§ **DATA SHOWN**:

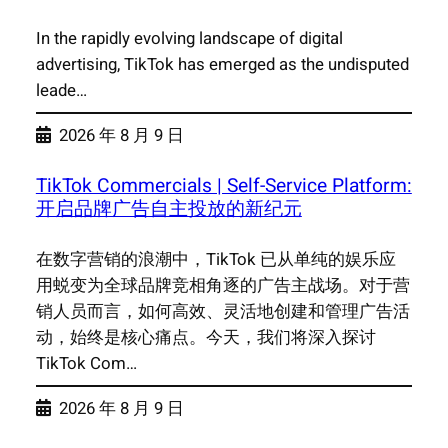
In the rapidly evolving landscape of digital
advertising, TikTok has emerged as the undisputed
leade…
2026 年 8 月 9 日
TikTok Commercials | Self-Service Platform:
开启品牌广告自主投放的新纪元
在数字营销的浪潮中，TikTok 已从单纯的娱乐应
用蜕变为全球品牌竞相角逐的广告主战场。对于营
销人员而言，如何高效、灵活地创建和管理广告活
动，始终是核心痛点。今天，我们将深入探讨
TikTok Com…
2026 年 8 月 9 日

--

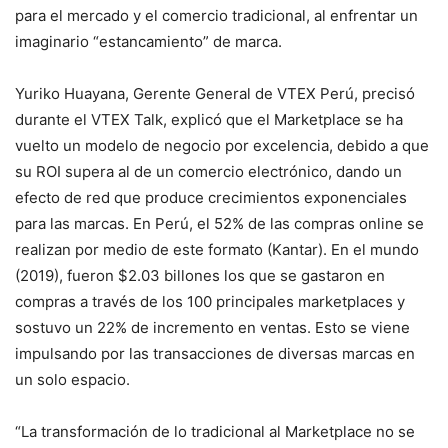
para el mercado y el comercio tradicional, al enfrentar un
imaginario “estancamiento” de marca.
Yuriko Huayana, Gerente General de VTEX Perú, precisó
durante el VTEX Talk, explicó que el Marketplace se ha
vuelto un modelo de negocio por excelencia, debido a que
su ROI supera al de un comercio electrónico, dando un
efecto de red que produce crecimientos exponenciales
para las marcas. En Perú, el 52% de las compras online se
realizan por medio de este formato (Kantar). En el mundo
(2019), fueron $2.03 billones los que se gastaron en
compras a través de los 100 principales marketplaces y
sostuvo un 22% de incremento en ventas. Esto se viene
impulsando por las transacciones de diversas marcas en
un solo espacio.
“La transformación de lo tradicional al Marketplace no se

§ **YOUR ASSIGNMENT**: Begin at the line that has "durante el VTEX" in the entries above; stop after the line that has "Marketplace no se". Transcribe exactly those lines and no others.

§ **RESULT OF THIS EXERCISE**:
durante el VTEX Talk, explicó que el Marketplace se ha
vuelto un modelo de negocio por excelencia, debido a que
su ROI supera al de un comercio electrónico, dando un
efecto de red que produce crecimientos exponenciales
para las marcas. En Perú, el 52% de las compras online se
realizan por medio de este formato (Kantar). En el mundo
(2019), fueron $2.03 billones los que se gastaron en
compras a través de los 100 principales marketplaces y
sostuvo un 22% de incremento en ventas. Esto se viene
impulsando por las transacciones de diversas marcas en
un solo espacio.
“La transformación de lo tradicional al Marketplace no se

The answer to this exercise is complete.